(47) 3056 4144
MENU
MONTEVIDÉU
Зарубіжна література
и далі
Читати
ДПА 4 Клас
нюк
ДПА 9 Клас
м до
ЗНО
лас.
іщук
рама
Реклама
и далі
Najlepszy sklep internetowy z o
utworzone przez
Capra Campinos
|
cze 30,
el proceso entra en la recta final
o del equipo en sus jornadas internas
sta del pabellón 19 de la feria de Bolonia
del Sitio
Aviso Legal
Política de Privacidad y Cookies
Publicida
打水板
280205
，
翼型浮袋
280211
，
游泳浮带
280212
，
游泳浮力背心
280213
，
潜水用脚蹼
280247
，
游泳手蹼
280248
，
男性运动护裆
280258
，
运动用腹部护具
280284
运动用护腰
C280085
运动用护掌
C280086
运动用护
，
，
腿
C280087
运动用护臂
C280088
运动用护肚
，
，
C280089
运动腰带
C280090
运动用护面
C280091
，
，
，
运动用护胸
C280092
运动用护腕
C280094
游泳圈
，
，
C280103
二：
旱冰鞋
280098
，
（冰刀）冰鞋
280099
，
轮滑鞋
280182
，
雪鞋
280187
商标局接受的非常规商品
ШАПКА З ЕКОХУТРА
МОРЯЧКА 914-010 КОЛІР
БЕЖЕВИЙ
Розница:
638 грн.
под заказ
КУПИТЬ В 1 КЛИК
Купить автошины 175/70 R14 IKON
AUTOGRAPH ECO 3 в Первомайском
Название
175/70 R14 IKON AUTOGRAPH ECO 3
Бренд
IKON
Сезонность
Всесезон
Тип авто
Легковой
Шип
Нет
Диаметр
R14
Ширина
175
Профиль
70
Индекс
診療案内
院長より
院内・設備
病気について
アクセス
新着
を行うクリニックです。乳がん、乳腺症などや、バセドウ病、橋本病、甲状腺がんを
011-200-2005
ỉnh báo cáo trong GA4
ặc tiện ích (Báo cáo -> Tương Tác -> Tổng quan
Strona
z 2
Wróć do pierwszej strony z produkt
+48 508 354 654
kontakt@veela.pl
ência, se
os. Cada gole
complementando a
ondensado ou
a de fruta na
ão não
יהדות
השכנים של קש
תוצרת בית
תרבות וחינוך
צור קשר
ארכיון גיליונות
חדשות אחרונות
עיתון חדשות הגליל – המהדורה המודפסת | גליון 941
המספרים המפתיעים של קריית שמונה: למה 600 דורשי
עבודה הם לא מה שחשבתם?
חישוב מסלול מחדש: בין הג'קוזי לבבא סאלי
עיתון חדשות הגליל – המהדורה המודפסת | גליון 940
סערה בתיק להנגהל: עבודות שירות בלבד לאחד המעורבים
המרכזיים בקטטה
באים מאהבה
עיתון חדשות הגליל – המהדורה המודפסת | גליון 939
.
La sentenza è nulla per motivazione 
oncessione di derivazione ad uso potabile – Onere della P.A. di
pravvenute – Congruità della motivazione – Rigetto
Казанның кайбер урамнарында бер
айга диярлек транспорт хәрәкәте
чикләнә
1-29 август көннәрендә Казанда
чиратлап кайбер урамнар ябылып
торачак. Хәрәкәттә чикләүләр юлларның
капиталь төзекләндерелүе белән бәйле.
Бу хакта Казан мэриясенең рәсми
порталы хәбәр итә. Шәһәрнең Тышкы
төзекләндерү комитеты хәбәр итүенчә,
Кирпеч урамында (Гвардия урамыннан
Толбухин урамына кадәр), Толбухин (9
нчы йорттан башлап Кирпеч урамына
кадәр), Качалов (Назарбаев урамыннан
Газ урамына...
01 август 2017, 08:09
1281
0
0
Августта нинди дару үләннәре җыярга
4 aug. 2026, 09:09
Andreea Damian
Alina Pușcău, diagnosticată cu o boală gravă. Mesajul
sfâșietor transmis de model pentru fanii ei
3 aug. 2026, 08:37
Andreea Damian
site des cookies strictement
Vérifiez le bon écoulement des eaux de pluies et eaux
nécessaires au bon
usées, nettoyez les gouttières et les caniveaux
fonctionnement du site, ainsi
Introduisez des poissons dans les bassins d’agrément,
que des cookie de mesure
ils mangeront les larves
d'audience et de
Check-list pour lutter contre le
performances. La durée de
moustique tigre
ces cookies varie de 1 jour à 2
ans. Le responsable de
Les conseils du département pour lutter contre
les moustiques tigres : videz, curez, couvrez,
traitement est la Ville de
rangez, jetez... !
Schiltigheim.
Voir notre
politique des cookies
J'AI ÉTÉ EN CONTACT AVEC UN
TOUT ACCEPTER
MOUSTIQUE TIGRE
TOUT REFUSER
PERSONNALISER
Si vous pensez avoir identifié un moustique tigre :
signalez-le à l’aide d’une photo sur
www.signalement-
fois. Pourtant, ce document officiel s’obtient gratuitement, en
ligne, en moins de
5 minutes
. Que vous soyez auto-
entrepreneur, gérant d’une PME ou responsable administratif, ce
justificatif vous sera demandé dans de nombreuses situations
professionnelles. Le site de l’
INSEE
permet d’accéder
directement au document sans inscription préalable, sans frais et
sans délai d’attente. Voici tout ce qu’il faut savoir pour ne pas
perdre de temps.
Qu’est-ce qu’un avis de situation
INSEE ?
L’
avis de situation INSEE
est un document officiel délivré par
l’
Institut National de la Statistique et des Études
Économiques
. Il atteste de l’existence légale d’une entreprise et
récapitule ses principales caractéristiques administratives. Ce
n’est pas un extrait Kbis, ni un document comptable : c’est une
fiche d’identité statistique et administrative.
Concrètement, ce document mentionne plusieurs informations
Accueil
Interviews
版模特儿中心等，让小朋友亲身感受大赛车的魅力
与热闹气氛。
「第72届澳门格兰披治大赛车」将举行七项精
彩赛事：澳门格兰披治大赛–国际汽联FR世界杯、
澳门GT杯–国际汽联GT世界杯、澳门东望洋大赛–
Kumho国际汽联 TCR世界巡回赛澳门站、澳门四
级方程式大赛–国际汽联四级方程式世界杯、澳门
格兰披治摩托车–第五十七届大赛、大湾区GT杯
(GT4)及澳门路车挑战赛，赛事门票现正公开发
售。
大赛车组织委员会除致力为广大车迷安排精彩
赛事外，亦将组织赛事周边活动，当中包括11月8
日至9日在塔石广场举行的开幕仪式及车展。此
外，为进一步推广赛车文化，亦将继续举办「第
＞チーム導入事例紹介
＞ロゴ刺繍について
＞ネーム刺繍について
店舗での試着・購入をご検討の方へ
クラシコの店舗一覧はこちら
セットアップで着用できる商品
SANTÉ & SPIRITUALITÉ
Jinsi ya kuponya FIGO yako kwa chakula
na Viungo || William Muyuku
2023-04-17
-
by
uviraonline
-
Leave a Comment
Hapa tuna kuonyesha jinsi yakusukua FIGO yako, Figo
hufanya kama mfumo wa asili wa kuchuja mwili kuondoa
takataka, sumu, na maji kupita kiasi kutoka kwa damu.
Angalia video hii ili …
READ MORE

━━━━━━━━━━━━━━━━━━━━━━━━━━━━━━

Task brief:
Up to and including the line that contains "төзекләндерү комитеты хәбәр", restate word for word every line of the entries, starting from the first.

Answer to this exercise:
(47) 3056 4144
MENU
MONTEVIDÉU
Зарубіжна література
и далі
Читати
ДПА 4 Клас
нюк
ДПА 9 Клас
м до
ЗНО
лас.
іщук
рама
Реклама
и далі
Najlepszy sklep internetowy z o
utworzone przez
Capra Campinos
|
cze 30,
el proceso entra en la recta final
o del equipo en sus jornadas internas
sta del pabellón 19 de la feria de Bolonia
del Sitio
Aviso Legal
Política de Privacidad y Cookies
Publicida
打水板
280205
，
翼型浮袋
280211
，
游泳浮带
280212
，
游泳浮力背心
280213
，
潜水用脚蹼
280247
，
游泳手蹼
280248
，
男性运动护裆
280258
，
运动用腹部护具
280284
运动用护腰
C280085
运动用护掌
C280086
运动用护
，
，
腿
C280087
运动用护臂
C280088
运动用护肚
，
，
C280089
运动腰带
C280090
运动用护面
C280091
，
，
，
运动用护胸
C280092
运动用护腕
C280094
游泳圈
，
，
C280103
二：
旱冰鞋
280098
，
（冰刀）冰鞋
280099
，
轮滑鞋
280182
，
雪鞋
280187
商标局接受的非常规商品
ШАПКА З ЕКОХУТРА
МОРЯЧКА 914-010 КОЛІР
БЕЖЕВИЙ
Розница:
638 грн.
под заказ
КУПИТЬ В 1 КЛИК
Купить автошины 175/70 R14 IKON
AUTOGRAPH ECO 3 в Первомайском
Название
175/70 R14 IKON AUTOGRAPH ECO 3
Бренд
IKON
Сезонность
Всесезон
Тип авто
Легковой
Шип
Нет
Диаметр
R14
Ширина
175
Профиль
70
Индекс
診療案内
院長より
院内・設備
病気について
アクセス
新着
を行うクリニックです。乳がん、乳腺症などや、バセドウ病、橋本病、甲状腺がんを
011-200-2005
ỉnh báo cáo trong GA4
ặc tiện ích (Báo cáo -> Tương Tác -> Tổng quan
Strona
z 2
Wróć do pierwszej strony z produkt
+48 508 354 654
kontakt@veela.pl
ência, se
os. Cada gole
complementando a
ondensado ou
a de fruta na
ão não
יהדות
השכנים של קש
תוצרת בית
תרבות וחינוך
צור קשר
ארכיון גיליונות
חדשות אחרונות
עיתון חדשות הגליל – המהדורה המודפסת | גליון 941
המספרים המפתיעים של קריית שמונה: למה 600 דורשי
עבודה הם לא מה שחשבתם?
חישוב מסלול מחדש: בין הג'קוזי לבבא סאלי
עיתון חדשות הגליל – המהדורה המודפסת | גליון 940
סערה בתיק להנגהל: עבודות שירות בלבד לאחד המעורבים
המרכזיים בקטטה
באים מאהבה
עיתון חדשות הגליל – המהדורה המודפסת | גליון 939
.
La sentenza è nulla per motivazione 
oncessione di derivazione ad uso potabile – Onere della P.A. di
pravvenute – Congruità della motivazione – Rigetto
Казанның кайбер урамнарында бер
айга диярлек транспорт хәрәкәте
чикләнә
1-29 август көннәрендә Казанда
чиратлап кайбер урамнар ябылып
торачак. Хәрәкәттә чикләүләр юлларның
капиталь төзекләндерелүе белән бәйле.
Бу хакта Казан мэриясенең рәсми
порталы хәбәр итә. Шәһәрнең Тышкы
төзекләндерү комитеты хәбәр итүенчә,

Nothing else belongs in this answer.